Parts and tools needed:
- Astec AA22340 Power Supply
- Faulty Amiga power supply with cable intact
- Soldering iron
- Crimp eyelet connector and pliers / crimp tool
The power brick for your Amiga 500, 600 or 1200 does an important job, but it’s getting on a bit now with many being well over 30 years old. Thankfully they don’t tend to fail in a dangerous state, like the Commodore 64 units do, but they can still potentially damage your Amiga or cause instability as the voltages vary from the design specs.
Many guides exist to put a Mean Well power supply inside the original plastic case, and this is a really good idea – they’re high quality switch mode power supplies designed for reliability, and in fact pre-built power supplies exist based around these such as the Keelog models which feature a Mean Well RPT50B in a custom case. The RT65B is a higher power unit which with a little work can be placed inside many Amiga cases for that authentic look.

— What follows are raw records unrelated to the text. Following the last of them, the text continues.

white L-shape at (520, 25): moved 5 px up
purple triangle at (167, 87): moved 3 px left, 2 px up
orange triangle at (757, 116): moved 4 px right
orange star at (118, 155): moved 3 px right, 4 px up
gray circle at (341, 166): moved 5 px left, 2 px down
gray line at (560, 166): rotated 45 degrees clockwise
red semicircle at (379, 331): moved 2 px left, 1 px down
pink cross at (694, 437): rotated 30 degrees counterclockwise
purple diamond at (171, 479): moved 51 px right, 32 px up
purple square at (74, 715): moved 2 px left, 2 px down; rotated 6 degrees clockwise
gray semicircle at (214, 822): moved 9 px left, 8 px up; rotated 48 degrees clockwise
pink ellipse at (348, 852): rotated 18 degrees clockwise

But what if we told you you could get a reliable power supply, with enough juice to power your Amiga plus expansions, for less than £10? It’s true… all you need is 5V, 12V and -12V supplies and there is a Cisco server that also has this requirement and features a nice slimline power supply, ripe for the taking. You’re looking for an Astec AA21430, which looks like this
This has the voltages you need, at more than enough current so there’s no issues with an expanded Amiga running out of power. It’ll supply 5V at 9.5amps which is around double the stock A500 brick, and 3 times the A600/A1200 PSU rating. There’s also a boost at the 12V level – 1.2A instead of 1A or 0.5A depending on model, and the -12V power is five times higher – although this is only used for audio, so rarely offers any issues. The 5V line is the real win here, as that’s what the vast majority of the chips inside your Amiga uses so accelerators, external drives or even Raspberry Pis acting as scandoublers will benefit.
(Whilst we’re talking Amiga power supply stats, we really cannot recommend Ian Steadman’s website enough for this type of detail)

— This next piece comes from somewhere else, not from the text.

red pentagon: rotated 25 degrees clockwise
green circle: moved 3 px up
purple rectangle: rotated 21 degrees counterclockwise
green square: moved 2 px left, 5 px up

Other benefits of using this is that it has a standard Kettle lead IEC mains input, so you can tailor your mains lead length and also pack it away for easy storage, plus a mains switch built into the chassis.
To make this compatible with your Amiga, you’ll need an old Amiga power supply with a working cable. These often turn up “faulty” or “untested” (which, let’s face it means it’s been tested and it’s faulty) on eBay. We don’t normally like destroying a working power supply for the purposes of something like this, but what you do with your own property is your business! You could also buy a length of 4-core shielded cable and the 5-pin square DIN plugs turn up from time to time on sites like Amibay or direct from some Amiga sellers.

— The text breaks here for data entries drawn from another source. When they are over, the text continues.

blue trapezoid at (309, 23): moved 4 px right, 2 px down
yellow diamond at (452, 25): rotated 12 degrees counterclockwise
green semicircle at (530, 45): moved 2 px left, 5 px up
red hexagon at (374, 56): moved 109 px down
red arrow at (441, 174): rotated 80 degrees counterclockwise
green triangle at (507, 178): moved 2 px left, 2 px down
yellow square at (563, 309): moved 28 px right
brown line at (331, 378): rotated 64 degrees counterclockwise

The actual work needed to repurpose this PSU is pretty simple. The voltages are marked on the board, so once you pop it open (being careful around any capacitors if you’ve recently had it plugged in) you’ll see a purple wire marked -12V, black is COM (common, or ground), red is 5V and yellow is 12v. Desolder these and clean up the holes. There’ll be some glue that will just pull off.
Now you need to solder on the Amiga cable. We suggest desoldering this from the Amiga board, or at least cutting the cables really close, so you get the cable strain relief grommet still on the cable. Grab your multimeter in continuity test mode, and check that your cable follows the diagram below. Most seem to, but you’ll definitely want to check this before you squirt the wrong voltages into your Amiga! We wouldn’t be surprised if Commodore saved 1 penny per unit somewhere down the line and bought cable with different colours, or you may have an aftermarket PSU. Always always make sure you know which wire goes to which pin on the socket.
Now it’s just a case of soldering those wires that you definitely double checked were the right ones onto the Astec board!
(Note, an early version of this guide had a wrongly labelled power connector pinout image. This has been corrected above, with thanks to Fabian for pointing it out)
You can see that the Shield (usually yellow) has nowhere to go – for this, just crimp on an eyelet connector and attach it to one of the screw holes as you screw the PCB back into the chassis. Use an insulated one so it doesn’t make inadvertent contact. You can see this in the second photo above, and the eyelet has been bent through 90 degrees for a better fit. If you cut the cable short you may find the shield doesn’t have any insulation on, and is just a bare wire touching the braid around the outside of the other wires. In that case you may need a length of insulation to slip over it so it doesn’t accidentally short out other components.
Now you can remove a bit of rubber from the cable grommet so it sits in the cable exit hole properly – it was originally intended for a square cutout, so you’ll need to “round off” two of the corners to suit the new hole that is round at the bottom. Also shave off the opposite side of the grommet so the lid of the PSU can screw all the way down. For a final touch, we replaced the hot melt glue around the cables as they go into the board, just like you originally removed. If you peeled the Astec glue off, you can even use a hot air gun to remelt this back around the wires to save a few pennies.
Please remember this was always intended to be an internal power supply, so it may not be as well protected against sticking things in the holes around the outside. However, with sensible use this is a perfectly capable upgraded PSU for your Amiga.